#### [Exercise]
Where a line of the entries holds the string "Couleurs", copy that line.

[Dataset entries]
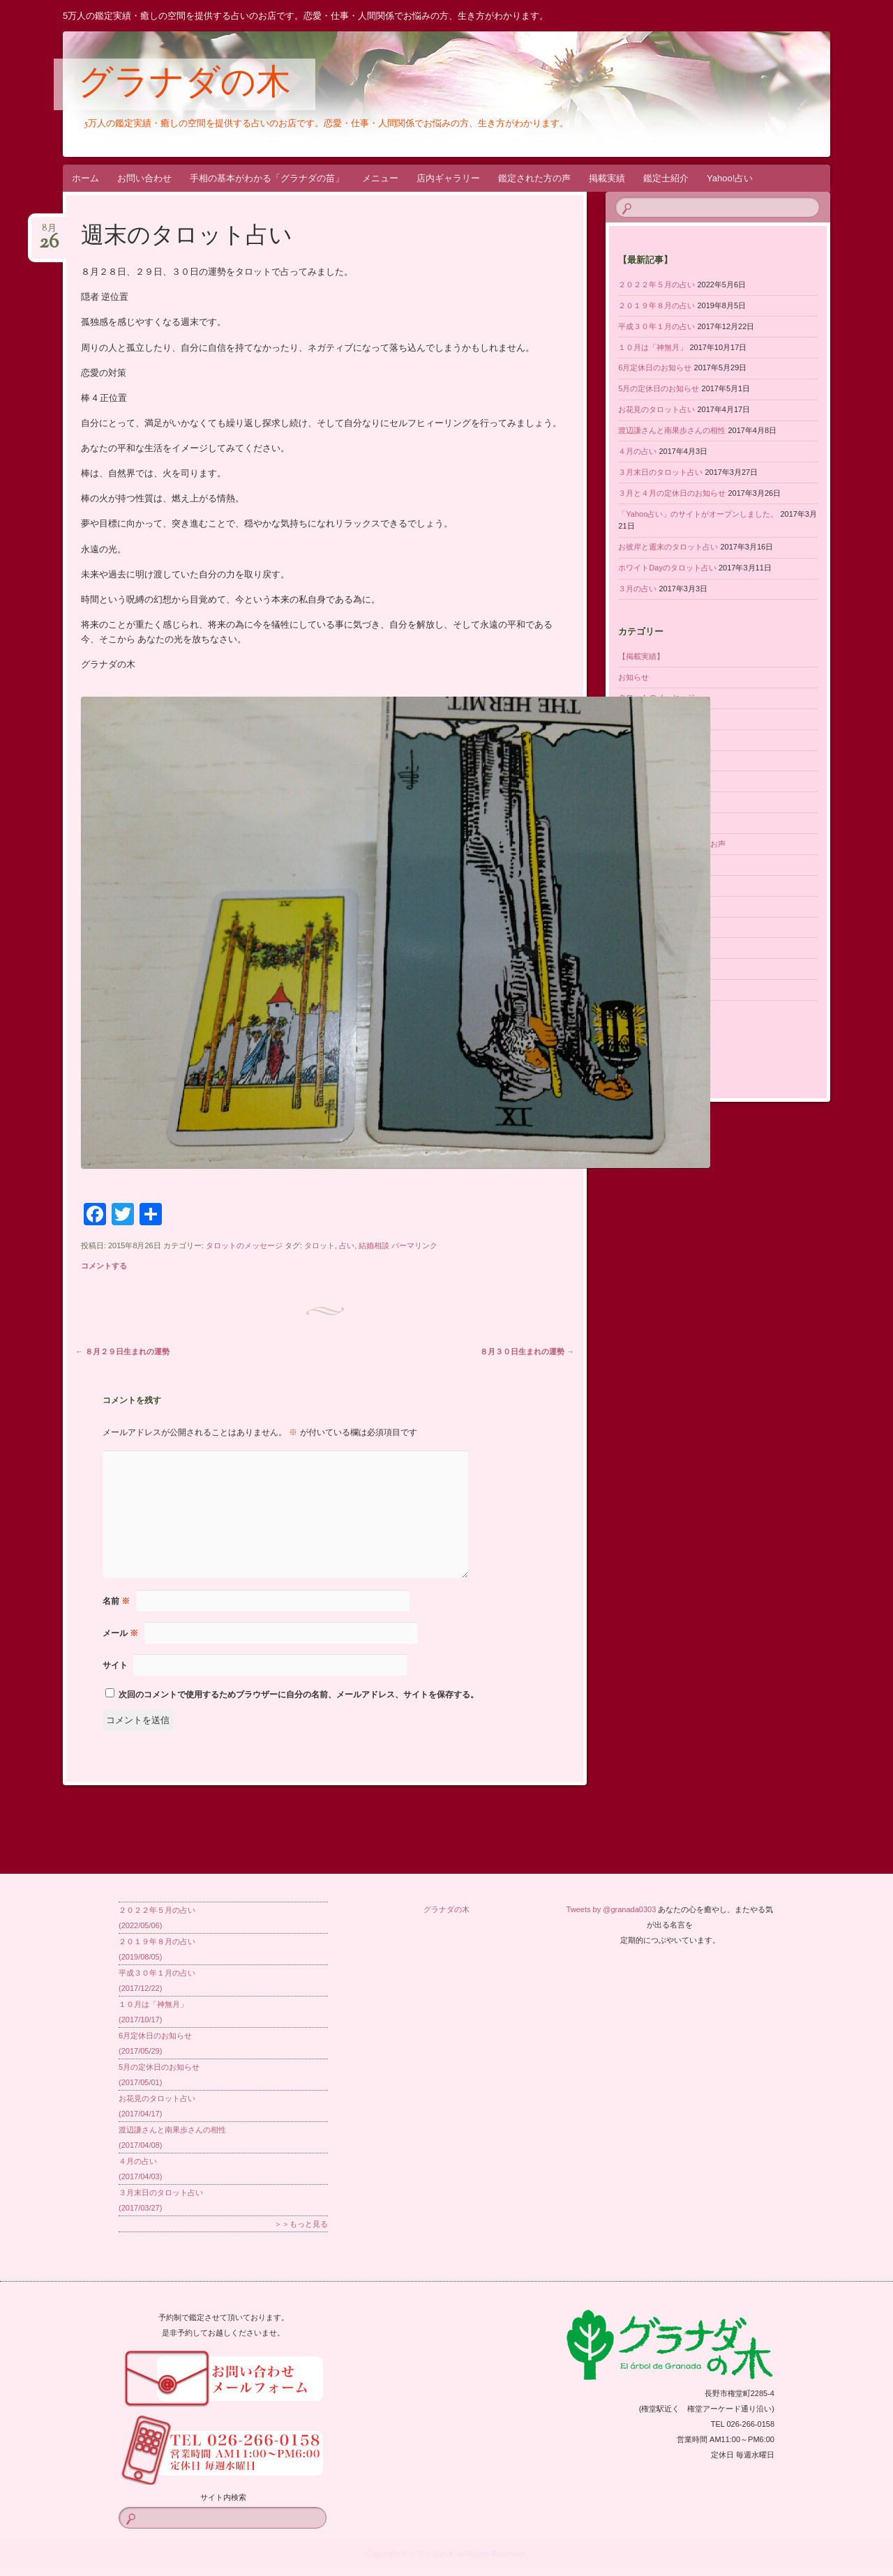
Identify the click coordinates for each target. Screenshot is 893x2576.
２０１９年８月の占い (656, 305)
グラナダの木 (184, 85)
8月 (49, 232)
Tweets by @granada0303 (611, 1909)
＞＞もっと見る (301, 2224)
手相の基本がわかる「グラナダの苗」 (267, 178)
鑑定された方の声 (534, 178)
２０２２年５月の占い (656, 284)
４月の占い (637, 451)
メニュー (380, 178)
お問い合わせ (144, 178)
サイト (115, 1665)
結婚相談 (374, 1245)
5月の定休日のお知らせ (658, 388)
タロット (319, 1245)
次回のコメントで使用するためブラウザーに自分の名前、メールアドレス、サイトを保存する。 (299, 1694)
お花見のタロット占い (656, 409)
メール (120, 1633)
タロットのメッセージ (244, 1245)
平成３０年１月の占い (656, 326)
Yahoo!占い (730, 178)
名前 (116, 1601)
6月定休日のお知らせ (654, 367)
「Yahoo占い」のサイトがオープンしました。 (698, 514)
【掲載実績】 (641, 656)
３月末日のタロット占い (660, 472)
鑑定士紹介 (666, 178)
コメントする (104, 1266)
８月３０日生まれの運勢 (527, 1351)
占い (346, 1245)
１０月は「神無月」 (652, 347)
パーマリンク (414, 1245)
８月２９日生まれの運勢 (122, 1351)
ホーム (85, 178)
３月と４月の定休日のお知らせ (672, 493)
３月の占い (637, 588)
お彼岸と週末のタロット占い (668, 547)
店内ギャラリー (448, 178)
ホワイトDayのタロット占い (667, 567)
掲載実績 (607, 178)
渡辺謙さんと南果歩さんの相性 (672, 430)
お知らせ (633, 677)
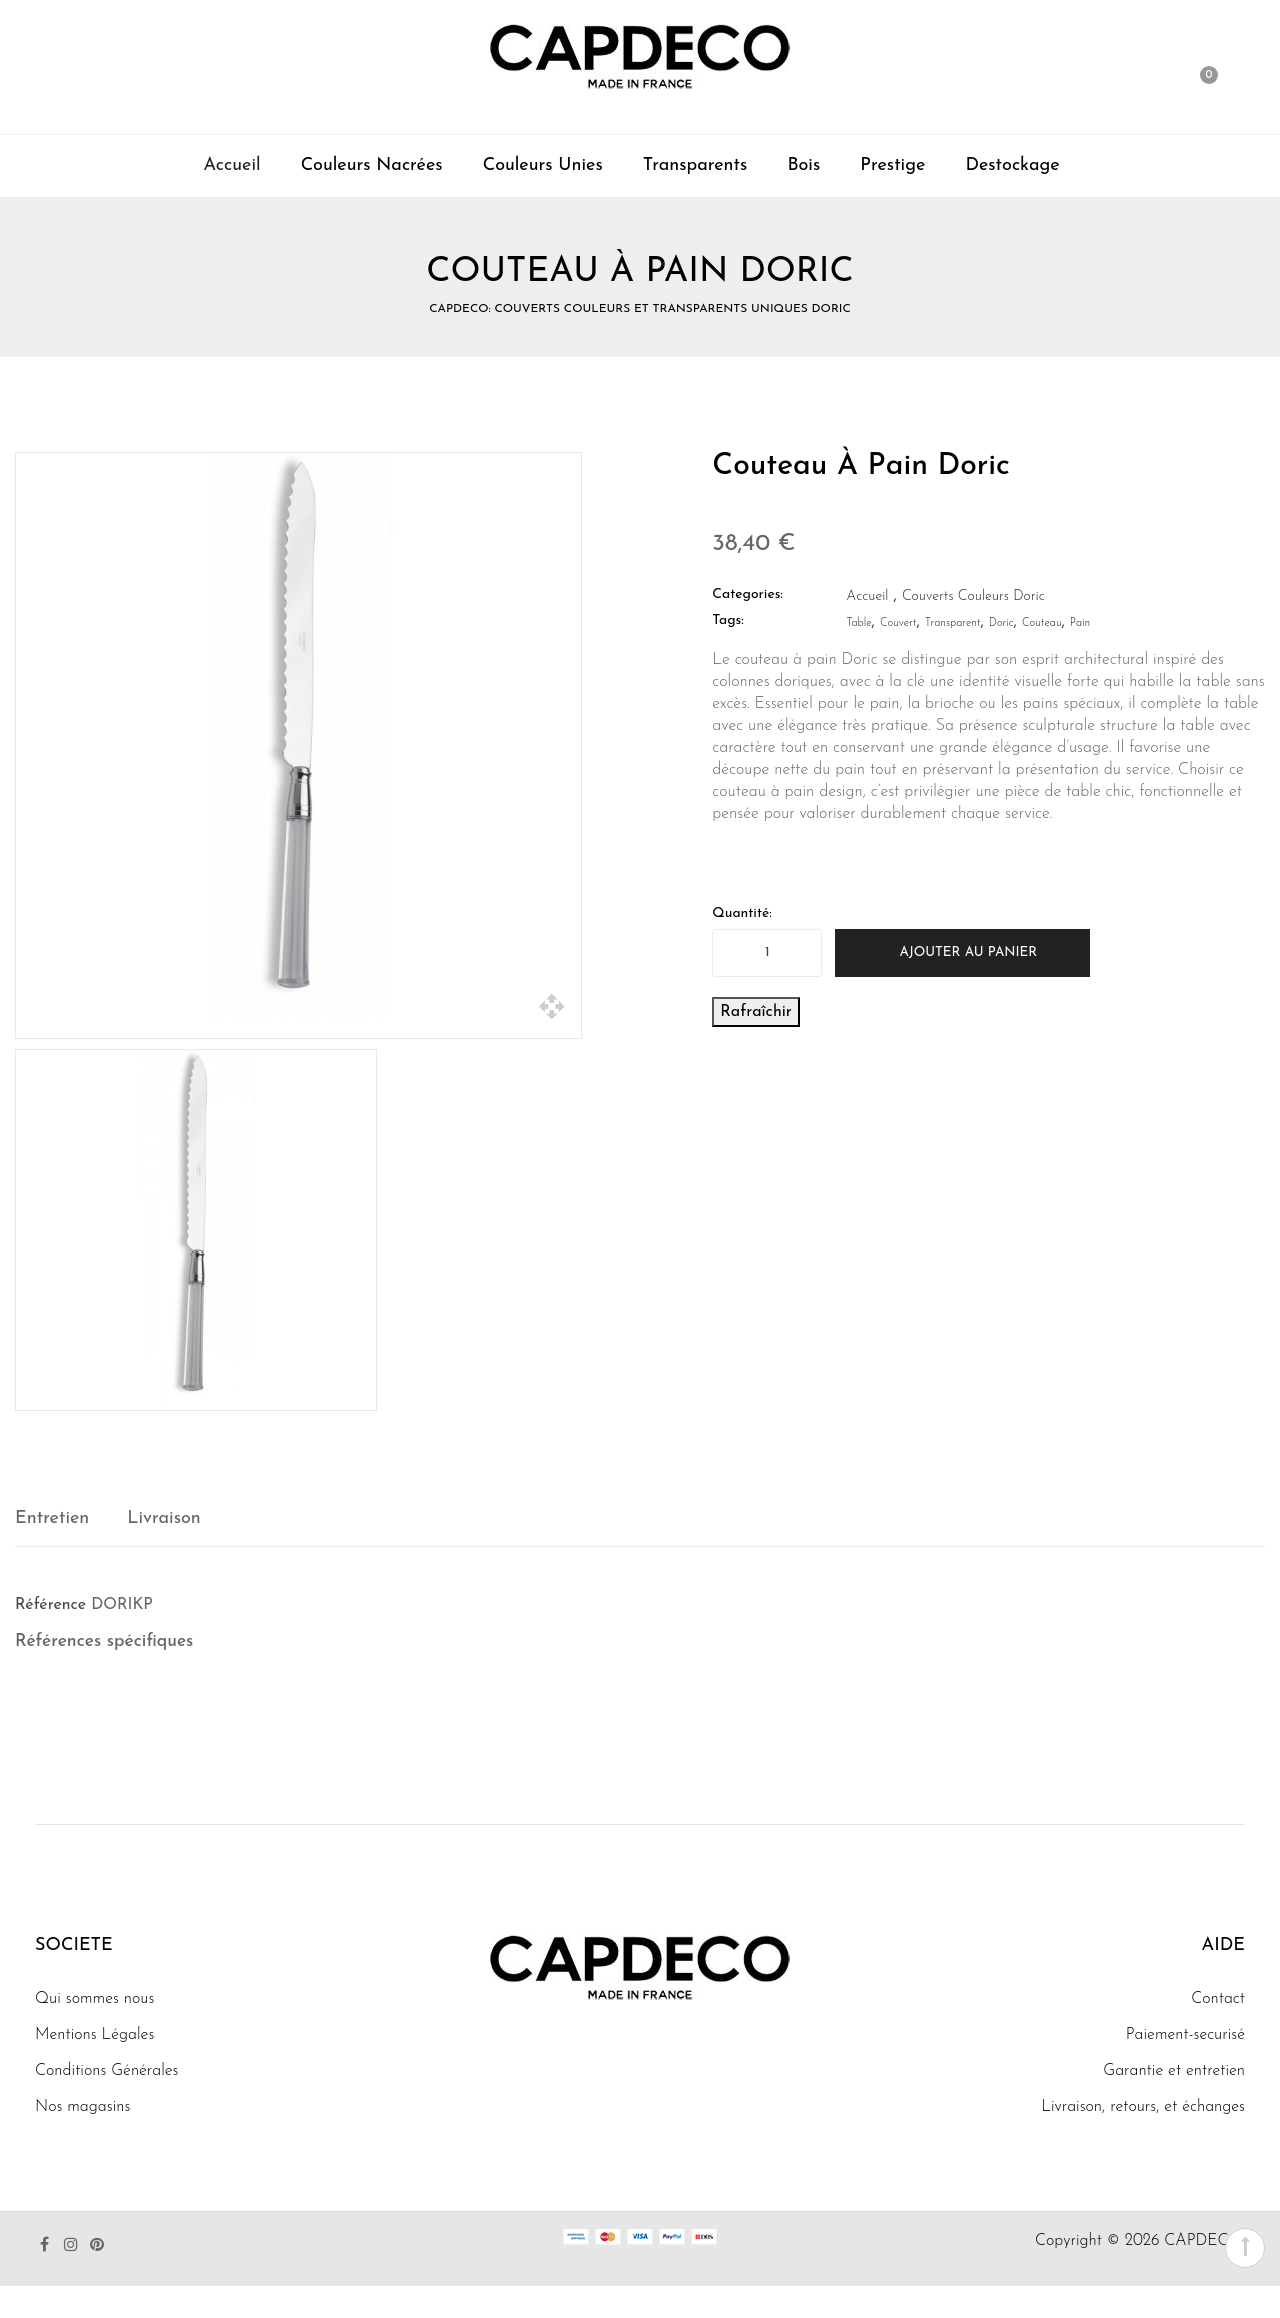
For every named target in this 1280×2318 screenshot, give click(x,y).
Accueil (231, 165)
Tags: (727, 620)
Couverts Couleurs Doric (973, 596)
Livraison (163, 1518)
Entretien (52, 1518)
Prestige (892, 165)
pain (1080, 623)
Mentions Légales (94, 2035)
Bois (803, 165)
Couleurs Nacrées (372, 165)
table (858, 623)
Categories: (747, 594)
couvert (898, 623)
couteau (1042, 623)
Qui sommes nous (94, 1999)
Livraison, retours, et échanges (1143, 2107)
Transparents (695, 165)
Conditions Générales (107, 2071)
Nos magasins (82, 2107)
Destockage (1012, 165)
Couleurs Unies (543, 165)
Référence (50, 1605)
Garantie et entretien (1174, 2071)
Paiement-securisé (1185, 2035)
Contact (1218, 1999)
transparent (953, 623)
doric (1001, 623)
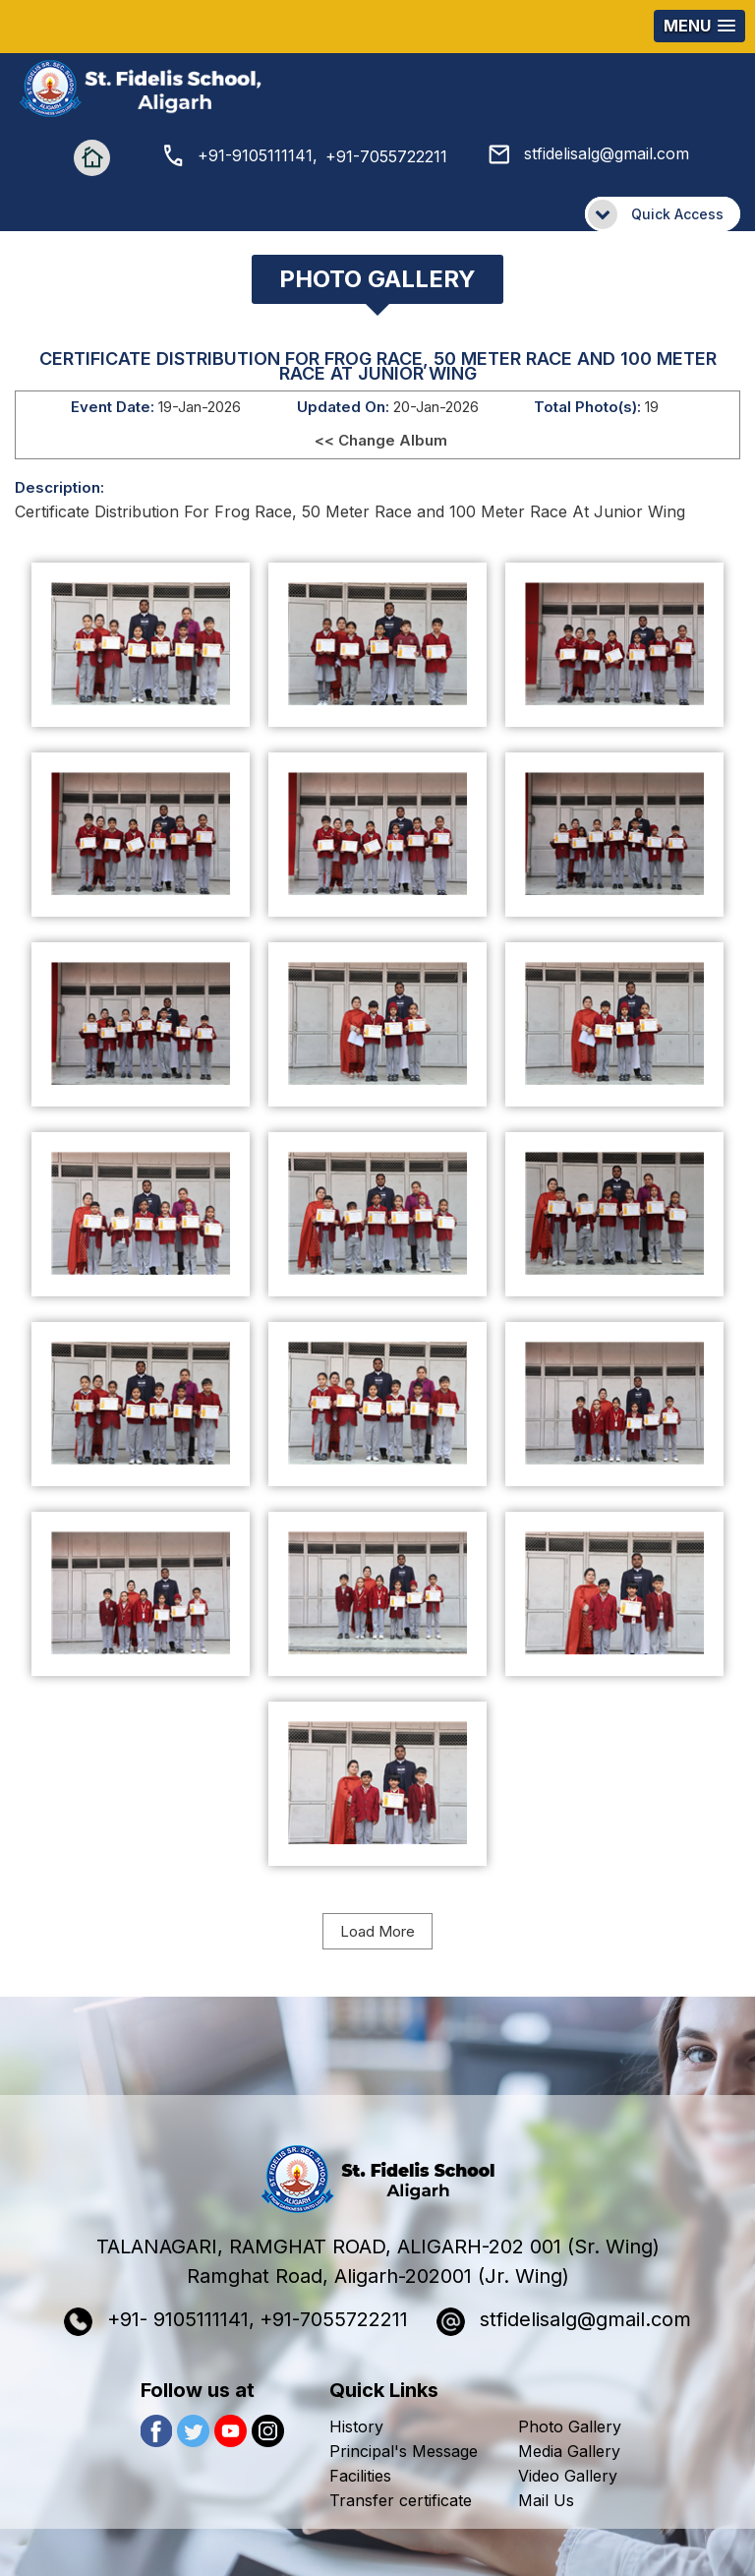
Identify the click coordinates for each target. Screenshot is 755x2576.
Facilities (360, 2476)
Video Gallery (567, 2476)
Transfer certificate (400, 2500)
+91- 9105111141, (159, 2321)
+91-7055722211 (386, 156)
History (356, 2426)
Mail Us (546, 2500)
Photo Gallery (569, 2426)
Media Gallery (569, 2451)
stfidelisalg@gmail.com (589, 153)
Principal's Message (403, 2451)
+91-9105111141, (241, 155)
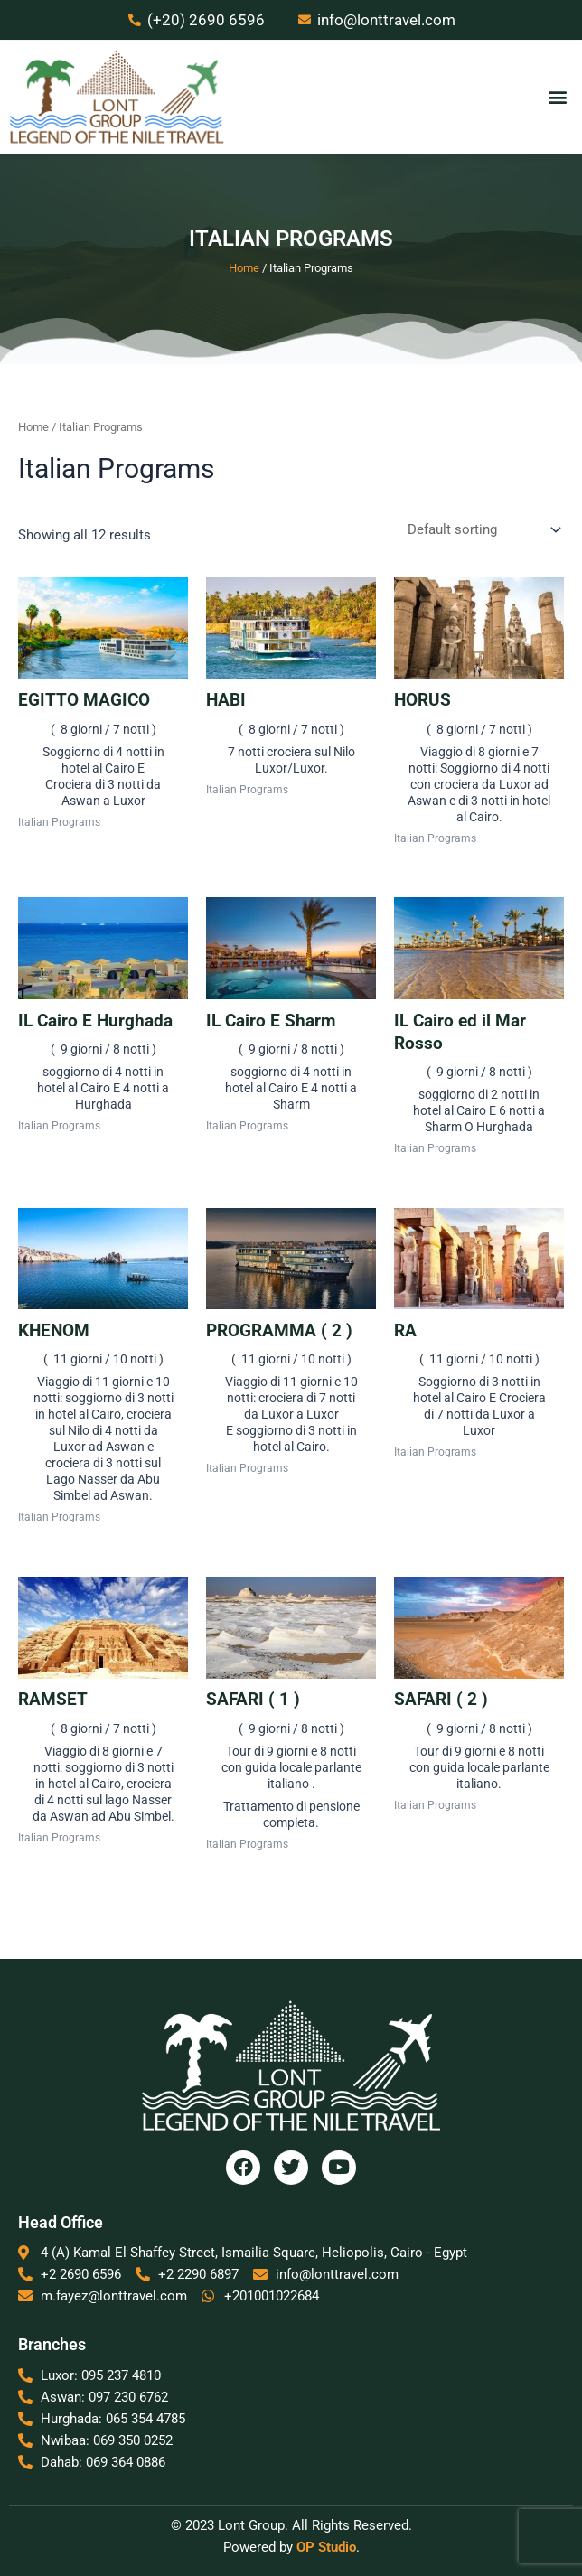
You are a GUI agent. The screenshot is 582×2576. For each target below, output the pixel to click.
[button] (558, 97)
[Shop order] (482, 531)
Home (244, 268)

#### [Result of this task]
Couverts Couleurs Doric (973, 596)
Couleurs Nacrées (372, 165)
Couleurs Unies (543, 165)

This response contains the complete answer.